[Transcribed page contents]

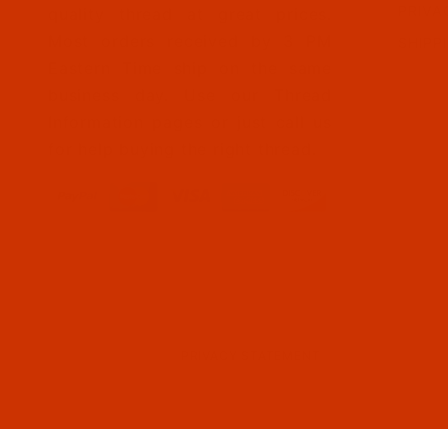
PRIVA
quality thread at great prices.
Most orders received by 3 PM
SHIPP
Eastern Time ship on the same
business day. Use our Thread
Information pages or just call us
for help buying the right thread.
PRIVACY STATEMENT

> Required action: What is needed is an exact retyping of every line from the one containing "for help buying the right thread." through the final line of the entries, and only those lines.

> Answer for this exercise:
for help buying the right thread.
PRIVACY STATEMENT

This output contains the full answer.